Truskawki i schabowy
Jesteście kowalami, stolarzami czy innymi artystami. Ja postanowiłem spróbować sił w ogrodnictwie. W ten spokojny weekend zrobiłem skrzynie na warzywa. To co widzicie to jedna z dwóch skrzyń/rabat wyniesionych na truskawki. Wymiary 400cm na 110cm i wysokości 22cm. Takie mi akurat zostały deski szalunkowe. Drewno "zaimpregnowałem" olejem rzepakowym, rzepak pewnie od naszych sąsiadów. Skoro techniczny to do takiego czegoś idealny. Dodatkowo od środka takerem przymocowałem czarną folię. Skrzynie stoją na kartonie z rolki aby nie przerastały chwasty.

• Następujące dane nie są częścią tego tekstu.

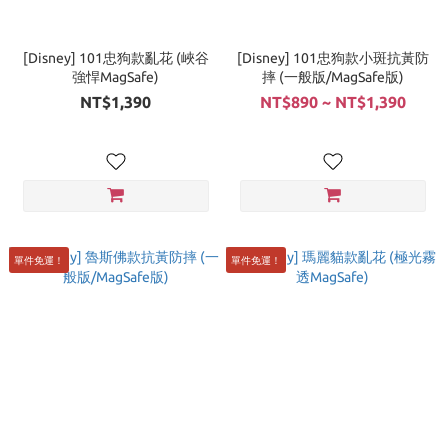
[Disney] 101忠狗款亂花 (峽谷
[Disney] 101忠狗款小斑抗黃防
強悍MagSafe)
摔 (一般版/MagSafe版)
NT$1,390
NT$890 ~ NT$1,390
單件免運！
單件免運！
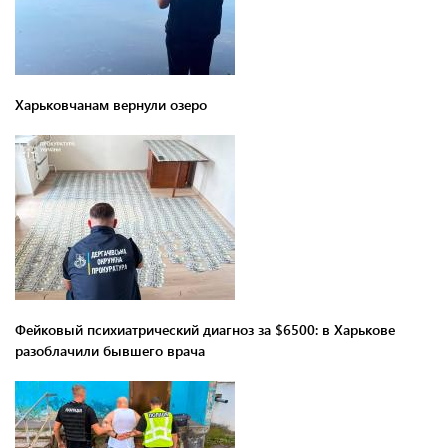
Харьковчанам вернули озеро
Фейковый психиатрический диагноз за $6500: в Харькове
разоблачили бывшего врача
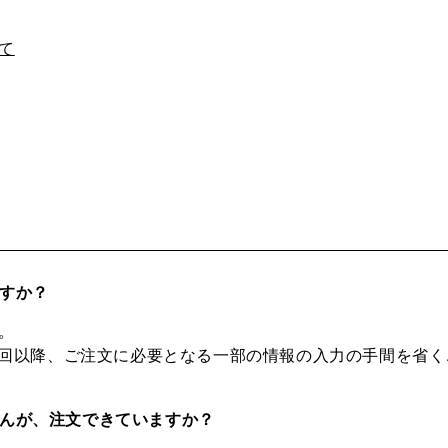
て
ですか？
。
回以降、ご注文に必要となる一部の情報の入力の手間を省く
せんが、注文できていますか？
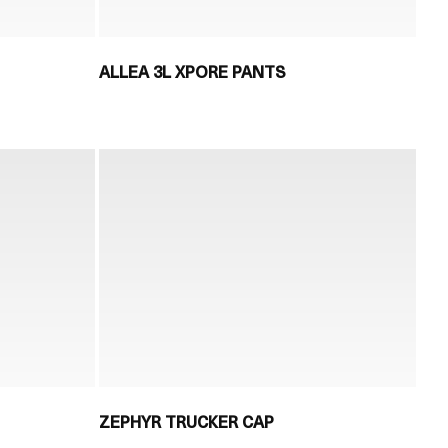
ALLEA 3L XPORE PANTS
ZEPHYR TRUCKER CAP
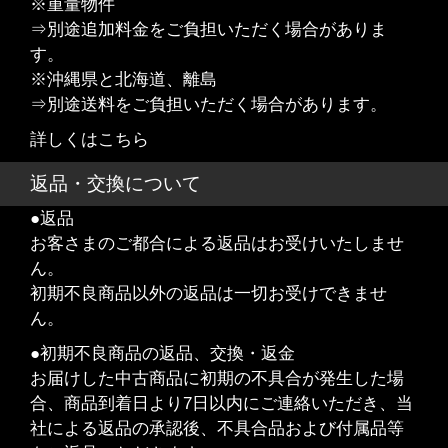
※重量物件
⇒別途追加料金をご負担いただく場合がありま
す。
※沖縄県と北海道、離島
⇒別途送料をご負担いただく場合があります。
詳しくはこちら
返品・交換について
●返品
お客さまのご都合による返品はお受けいたしませ
ん。
初期不良商品以外の返品は一切お受けできませ
ん。
●初期不良商品の返品、交換・返金
お届けした中古商品に初期の不具合が発生した場
合、商品到着日より7日以内にご連絡いただき、当
社による返品の承認後、不具合品および付属品等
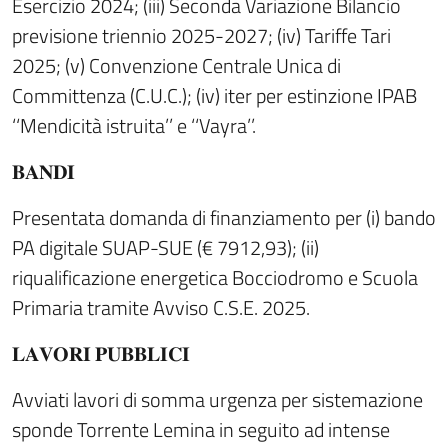
Esercizio 2024; (iii) Seconda Variazione Bilancio
previsione triennio 2025-2027; (iv) Tariffe Tari
2025; (v) Convenzione Centrale Unica di
Committenza (C.U.C.); (iv) iter per estinzione IPAB
‘‘Mendicità istruita’’ e ‘‘Vayra’’.
𝐁𝐀𝐍𝐃𝐈
Presentata domanda di finanziamento per (i) bando
PA digitale SUAP-SUE (€ 7912,93); (ii)
riqualificazione energetica Bocciodromo e Scuola
Primaria tramite Avviso C.S.E. 2025.
𝐋𝐀𝐕𝐎𝐑𝐈 𝐏𝐔𝐁𝐁𝐋𝐈𝐂𝐈
Avviati lavori di somma urgenza per sistemazione
sponde Torrente Lemina in seguito ad intense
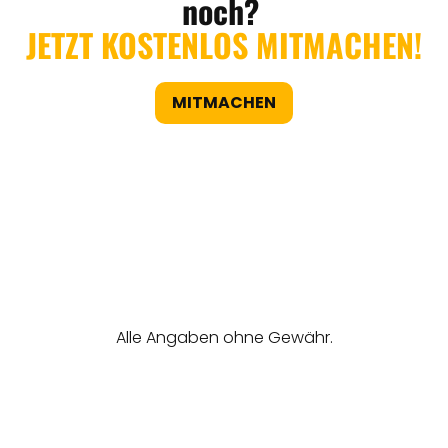
noch?
JETZT KOSTENLOS MITMACHEN!
MITMACHEN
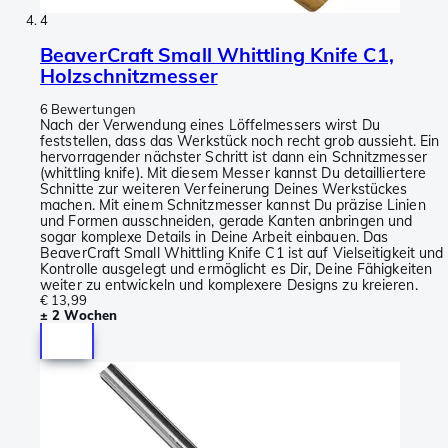
4
BeaverCraft Small Whittling Knife C1,
Holzschnitzmesser
6 Bewertungen
Nach der Verwendung eines Löffelmessers wirst Du
feststellen, dass das Werkstück noch recht grob aussieht. Ein
hervorragender nächster Schritt ist dann ein Schnitzmesser
(whittling knife). Mit diesem Messer kannst Du detailliertere
Schnitte zur weiteren Verfeinerung Deines Werkstückes
machen. Mit einem Schnitzmesser kannst Du präzise Linien
und Formen ausschneiden, gerade Kanten anbringen und
sogar komplexe Details in Deine Arbeit einbauen. Das
BeaverCraft Small Whittling Knife C1 ist auf Vielseitigkeit und
Kontrolle ausgelegt und ermöglicht es Dir, Deine Fähigkeiten
weiter zu entwickeln und komplexere Designs zu kreieren.
€ 13,99
± 2 Wochen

Do każdej skrzyni weszło 18 taczek ziemi.
Doniczki ustawiam w 3 rzędach po 11 sztuk. Łopatkę wbijam dookoła doniczki wycinając wymiar idealny pod daną doniczkę. Suche gałązki odcinam, ogólnie oczyszczam sadzonki.
Tak jak tu widzicie, dużo szkód po zimowaniu w doniczkach i jakaś trawka, chyba perz. Tego chwasta wyrywamy xD
Fajna łopatka, kupiona w Dino za 15zł chyba.
Po wycięciu kartonu wykopuję nieco ziemi, zależy jak wygląda to co wyjmę z doniczki, niektóre bryły wychodzą w całości. Zbita ziemia związana korzeniami, wtedy delikatnie kantem łopatki rozbijam taką bryłę z nadmiaru ziemi. Czasem wychodzi sam krzaczek z prawie czystymi korzeniami.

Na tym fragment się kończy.